Gut, dass wir raus sind, findet Mary Dejevsky. Vielleicht gab es triftige Gründe zu bleiben, "aber sie kommen fast ausschließlich von einer Seite: im Wesentlichen von der Elite. Hört man sich die Vox-Pops, die Telefonanrufe an, liest man die Kommentare unter dem Strich in den Zeitungen und in Teilen der sozialen Medien, so erhält man eine ganz andere Botschaft. Zusammengefasst lautet diese, dass die Mission immer zum Scheitern verurteilt war. Dass niemand, wie fortschrittlich oder motiviert er auch sein mag, in der Lage war, das afghanische Volk seinem Willen zu unterwerfen; dass der Versuch, Afghanistan zu einem demokratischen Staat nach westlichem Vorbild umzugestalten, ein Irrweg war; dass das Vereinigte Königreich Afghanistan schon vor langer Zeit hätte verlassen sollen, wenn es überhaupt jemals dort hätte sein sollen, und dass, ja, der Preis zu hoch war ... Wieder einmal, so scheint es, gibt es eine Kluft zwischen der Elite und dem Rest - eine Kluft, die für die Machthaber nahezu unsichtbar zu sein scheint.

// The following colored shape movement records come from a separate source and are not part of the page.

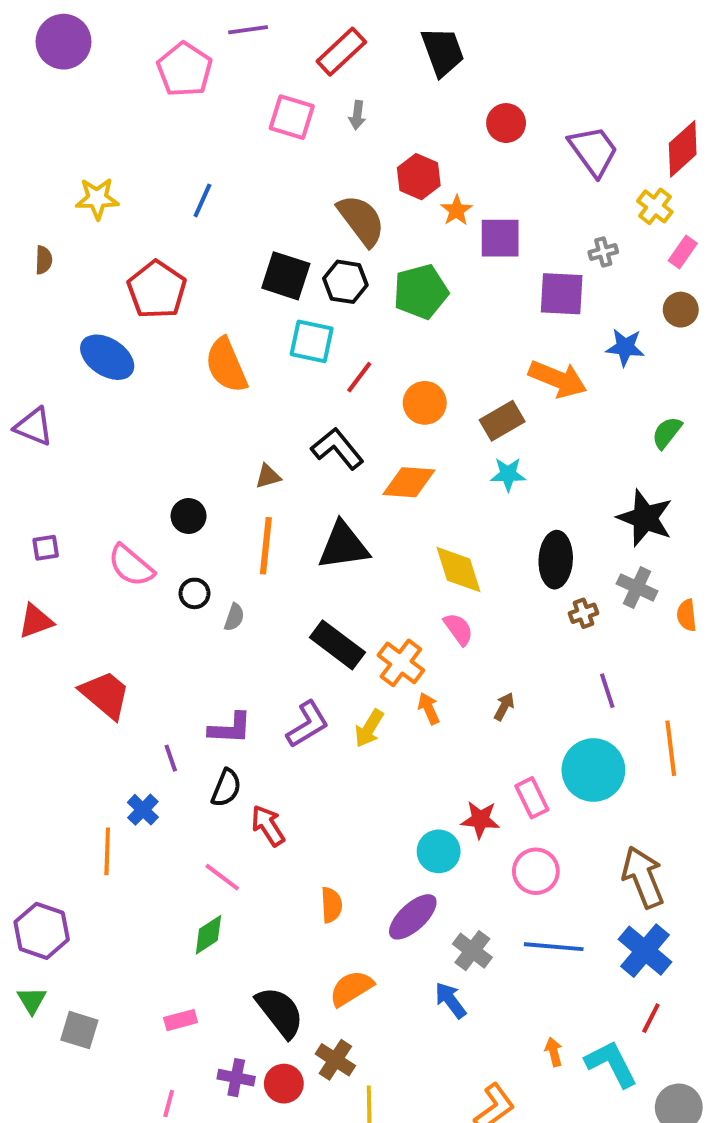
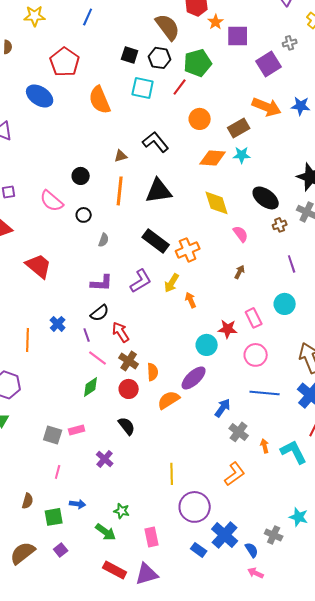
black square: (286, 276) -> (130, 55), size x0.7
purple square: (562, 294) -> (269, 64), turned -35
blue star: (625, 347) -> (301, 106), moved
red line: (359, 377) -> (180, 87), moved
orange diamond: (409, 482) -> (213, 158), moved
black ellipse: (556, 560) -> (266, 198), turned -56
gray semicircle: (234, 617) -> (104, 240), moved
pink semicircle: (458, 629) -> (241, 234), moved
orange cross: (401, 663) -> (188, 250), turned 30
orange arrow: (429, 708) -> (191, 300), moved
purple line: (171, 758) -> (87, 335), moved
cyan circle: (593, 770) -> (285, 304), size x0.7
black semicircle: (226, 788) -> (100, 313), turned 30
orange line: (107, 851) -> (28, 340), moved
gray cross: (472, 951) -> (239, 432), moved
orange semicircle: (351, 988) -> (169, 400), moved
blue arrow: (451, 1000) -> (223, 408), moved, turned 72
black semicircle: (280, 1012) -> (127, 426), size x0.7
gray square: (79, 1030) -> (53, 435), moved
brown cross: (335, 1060) -> (129, 361), moved
purple cross: (236, 1078) -> (105, 459), turned 30
red circle: (284, 1084) -> (129, 389), moved
pink line: (169, 1103) -> (58, 472), moved

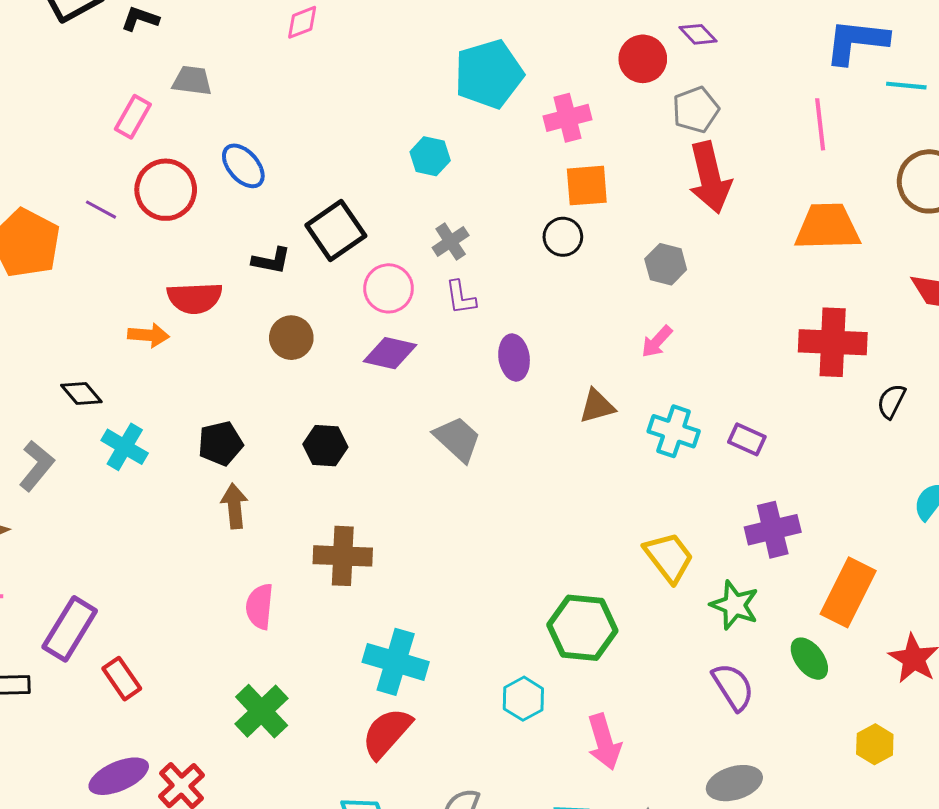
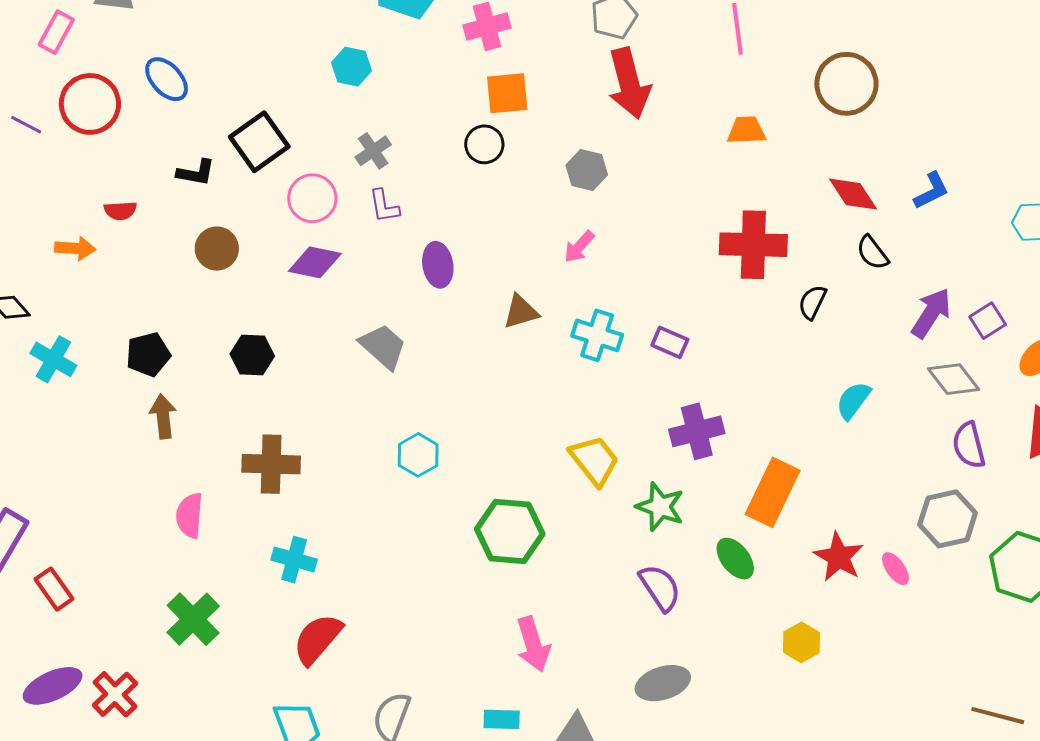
orange trapezoid: (827, 227) -> (746, 130), size x0.6
red semicircle: (195, 298) -> (120, 211), size x0.6
cyan cross: (396, 662) -> (294, 560), moved, size x0.7
cyan hexagon: (523, 699) -> (418, 455), moved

Sie ähnelt der Kluft, in die David Cameron im Zusammenhang mit dem Brexit gestürzt ist".
Archiv: Spectator

Unherd (UK), 16.08.2021

Aris Roussinos geißelt das absolute Versagen der alliierten Mission in Afghanistan und blickt dann, gestärkt durch neueste soziologisch Untersuchungen zu 'rebel governance', in die Zukunft, die er gar nicht so schwarz sieht für die Afghanen: "Die Art der Machtübernahme durch die Taliban gibt Aufschluss darüber, wie sie ihre zweite Herrschaftsperiode angehen könnten. Ihre Betonung der Machtübernahme in dieser letzten Phase durch Verhandlungen und nicht durch offene Konflikte entspricht den traditionellen afghanischen, insbesondere paschtunischen Systemen der Streitbeilegung. ... Die Taliban haben bereits zahlreiche Proklamationen herausgegeben, in denen sie den Verwaltungsfunktionären der ehemaligen Regierung Amnestie zusichern: gefangene Soldaten werden freigelassen, abgetretene Regionalgouverneure werden nach Kabul zurückgebracht, und Bankangestellte, Straßenreiniger, Schullehrer und Verkehrspolizisten werden aufgefordert, ihre Arbeit wieder aufzunehmen - mit einigen Ausnahmen. Weibliche Bankangestellte wurden in Herat offenbar nach Hause geschickt und durch ihre männlichen Verwandten ersetzt; Lehrerinnen dürfen nur weiterarbeiten, wenn sie den Tschador und ihre Schülerinnen den Hidschab tragen. Die zweite Version der Taliban-Herrschaft wird für Frauen wahrscheinlich genauso restriktiv sein wie die erste. Dies schmälert nicht unbedingt die Legitimität der Gruppe im ganzen Land; in den konservativen ländlichen Provinzen könnte es sie sogar stärken." Na dann.
Archiv: Unherd

New Yorker (USA), 16.08.2021

In einem Interview zeigt sich der langjährige Reporter Steve Coll vor allem verärgert über Joe Biden, der die Afghanen (und ihre 300.000 Mann starke Armee) aufgerufen hatte, den Taliban auch selbst ein bisschen Widerstand zu leisten. Zwar habe Biden von Donald Trump den Beschluss zum Abzug geerbt, nicht jedoch Art und Weise: "Die Eile und die Gleichgültigkeit, die Schuldzuweisung an die Afghanen, die Verbindung der Entscheidung mit engen amerikanischen Interessen und dem Jahrestag des 11. Septembers, all das zeugt von der - Verachtung wäre wohl kein zu starkes Wort - für die Folgen, die dies in Afghanistan haben würde. Die Entscheidungen der Obama- und der Trump-Regierung in den ersten Jahren spiegelten einen seltenen politischen Konsens in den Vereinigten Staaten wider, dass man nämlich bereit war, ein relativ kleines Truppenkontingent und relativ geringe Ausgaben in Afghanistan aufrechtzuerhalten, um einen Ausweg zu finden, der nicht zu dem führt, was wir jetzt beobachten. Aber der Präsident selbst scheint persönlich entschieden zu haben, dass dies ein Irrweg war."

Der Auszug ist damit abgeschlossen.